Mais la guerre va durer, s’embourber. D’un côté, l’emprise des communistes progresse au fil du conflit, les Brigades internationales sont évidemment sous leur contrôle, tout comme tous les appareils répressifs et militaires de l’Etat républicain. De l’autre, le conflit déchire les socialistes. Ainsi, en Belgique, le Parti ouvrier belge (POB, futur Parti socialiste), au gouvernement, prend ses distances avec son aile gauche et ses partenaires de la coalition : la Belgique suit en effet la politique de non-intervention franco-britannique dans la guerre civile espagnole.

L’Espagne continue pourtant de hanter et de diviser le POB, qui fait parvenir comme il peut de l’aide aux républicains. Mais il s’agit aussi de « concurrencer » les communistes. Le parti crée ainsi l’hôpital El Belga, dans un vieux monastère des Frères mineurs à Ontinyent, dans la région de Valence, loin du front mais où arrivent des milliers de soldats républicains blessés. Parmi les infirmières novices recrutées par le docteur bruxellois et futur ministre Albert Marteaux, la force motrice s’appelle Vera Luftig, jeune veuve d’Emiel Akkerman. Après la mort de son mari, elle rejoint l’Espagne, en avril 1937, avec un groupe de jeunes juives d’Anvers et de Bruxelles. Son amie proche, Lya Berger, petite amie de Piet, l’accompagne. Elles sont alors 21, toutes membres du Kulturfarein, mouvement juif marxiste. Elles seront les premières à y travailler et très vite baptisées « les mamans belges », las mamàs belgues, par la population locale. Rapidement aussi, l’hôpital d’Ontinyent devient l’un des plus grands, et des mieux équipés, des hôpitaux militaires en Espagne. Peu connu, parce que sous le contrôle des socialistes, l’établissement est aujourd’hui un collège. Sur sa façade, on peut toujours y lire trois lettres : « IOS ». Internationale ouvrière socialiste. Comme un dernier témoignage de leur passage.

Commencée dans l’espoir, la lutte des républicains finit dans le désespoir absolu. « Ces jeunes filles avaient bien conscience que ce n’était qu’un début en Europe », déclare Sven Tuytens, qui vient de réaliser un documentaire consacré à l’hôpital d’Ontinyent. Cette guerre civile avec tanks, avions, mitrailleuses, qui avait tant fasciné les intellectuels et où l’Europe antifasciste et l’Europe fasciste s’affrontaient, sera une répétition générale d’un conflit de bien plus grande ampleur… Et, entre 1940 et 1945, de nombreuses « mamans belges » entrent dans la Résistance. Dont Vera Luftig. Durant la Seconde Guerre mondiale, elle est arrêtée par la Gestapo, mais parvient à s’échapper. Depuis, personne n’a retrouvé sa trace.
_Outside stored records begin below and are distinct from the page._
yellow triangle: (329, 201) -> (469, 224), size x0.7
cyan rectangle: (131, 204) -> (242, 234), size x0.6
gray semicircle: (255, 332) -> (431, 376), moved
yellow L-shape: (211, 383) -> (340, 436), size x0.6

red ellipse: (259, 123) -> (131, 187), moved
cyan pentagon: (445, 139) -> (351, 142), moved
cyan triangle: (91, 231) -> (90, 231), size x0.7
(1) Dans la province de Guadalajara, à Algora, en hommage à Piet Akkerman, une marche annuelle est organisée chaque année par l’association locale les Amis des Brigades internationales.

Les dates

Juillet 1936 Début de la guerre civile espagnole.

Eté 1936 L’URSS applique la politique de non-intervention.
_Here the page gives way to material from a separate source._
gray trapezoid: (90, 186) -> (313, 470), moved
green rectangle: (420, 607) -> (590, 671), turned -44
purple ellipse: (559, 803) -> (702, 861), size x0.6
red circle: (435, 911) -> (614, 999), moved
Septembre 1936 L’URSS abandonne la non-intervention et décide de constituer des brigades de volontaires pour aider l’Espagne républicaine.

Novembre 1936 Les Brigades internationales participent aux combats de Madrid.

Février 1937 Bataille de Jarama, le Verdun espagnol.

Mars 1937 Bataille de Guadalajara.

Octobre 1938 Retrait et dissolution des Brigades.

Avril 1939 Fin de la guerre civile et victoire de Franco. Il conserve le pouvoir absolu jusqu’à sa mort en 1975.